OK I GIVE UP

The C Programming Language

Book cover image

Here are the reasons why this book should be required reading for all programmers

(1) First of all, this book is written in an incredibly clear and elegant style. There is rarely a sentence one has to read twice, all explanations are exactly at the right level of detail, and the code examples are perfectly trimmed for the current topic. At the beginning of the book, K&R write that they wanted C to be a language that the developer can fit in his head. This is a very worthy objective for a language, unfortunately rarely achieved even by many modern languages. The contents of this book are clearly designed to fit in the developer’s head, not necessarily in a single reading, but as one references the book and reads individual chapters once more.

(2) It is the authoritative book on C, the language in which (nearly) all the operating systems, system utilities, compilers, and intepreted language runtimes are written. It is rarely the case that a developer looks into the code for these if she’s not a C developer herself. This book is a good exercise in understanding which considerations go into building such important programs that we all use, and which have to withstand all kinds of weird setups and exceptional situations. Even the more so, since Kernighan & Ritchie do not refrain from giving examples directly from the C standard library and Unix system libraries themselves, demystifying them in the process (at least for people like me who have exclusively used higher level programming languages like Java or Python, and never did systems programming).

(4) As the common wisdom on why C won against all the other languages that were better in many respects goes (see Art of Unix Programming), it is the language that reflects the reality of computation as realized by our computers the best, and that reality is that the computer is a band of memory on which a head can move and write – a Turing machine. This is the cold hard truth, and all the abstractions that are built above it can conceal it up to a certain degree, referring you to the gory details in case of breakdowns (e.g. insufficient memory, data corruption, memory loss due to alignment). Having a basic understanding of how this Turing machine works gives, in addition to an appreciation of how the complexity of all the software we use emerges from simple principles, another set of tools to debug the next annoying problem.

(5) In addition to C, K&R have given the world Unix, the operating system specification which is currently pretty much everywhere. C was actually the language they used to build Unix, and the initial collection of programs that ran on it. This book, despite not having Unix in the title, picks most of its examples and sample code from either Unix system tools, or software for Unix. It thus serves as a light introduction to programming on and for Unix, something most backend developers are doing these days anyway.

(5) Due to the specific way the language is designed, C requires a certain programming style.
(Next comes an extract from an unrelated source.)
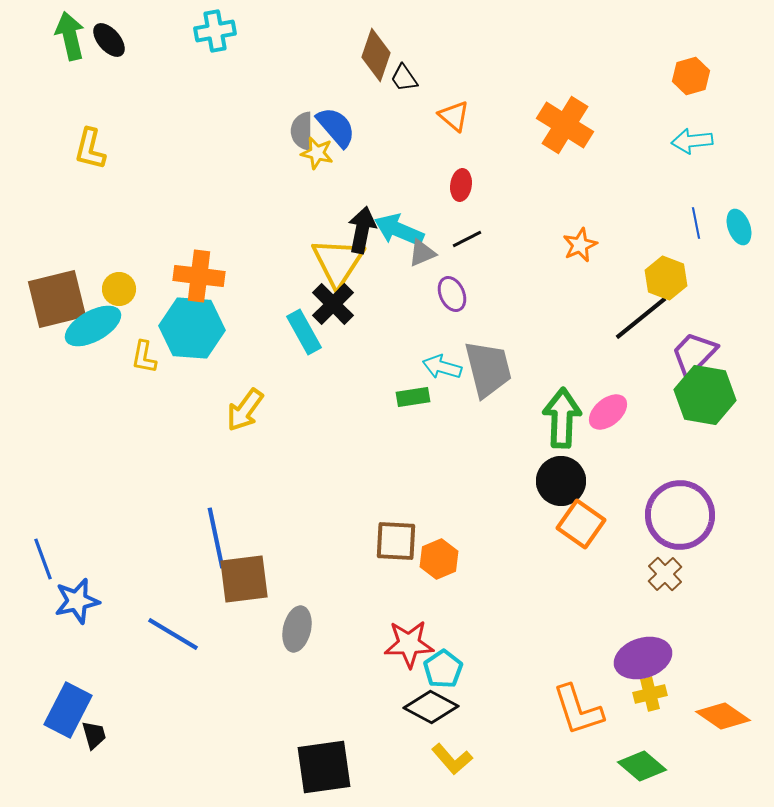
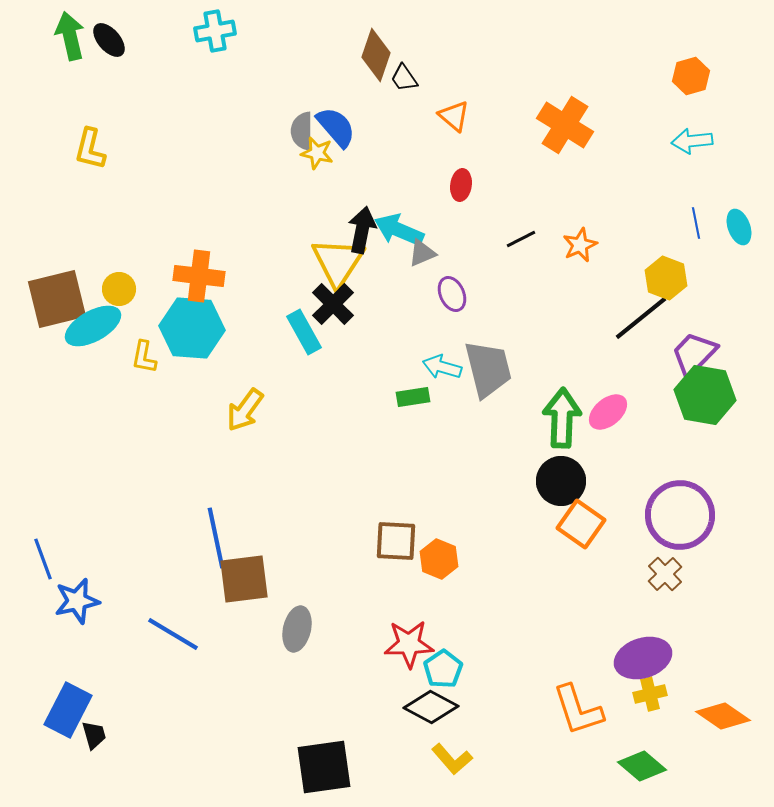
black line at (467, 239): moved 54 px right
orange hexagon at (439, 559): rotated 15 degrees counterclockwise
For example, heavy use of pointers and the possibility to do pointer arithmetic leads to operations on parts of strings to be done in place, instead of splitting them and copying memory in the process. Sample code makes use of common C idioms very frequently, solving problems the way they are supposed to be solved in this language. C, despite being a pretty tough language, does have its own aesthetics, and K&R certainly know where it lies.

(6) Last but not least, C is difficult, and reading about how one has to go through a hundred loops in order to do the simples things (read a complete line from a file) makes one appreciate the high level languages, libraries, and development tools we have today.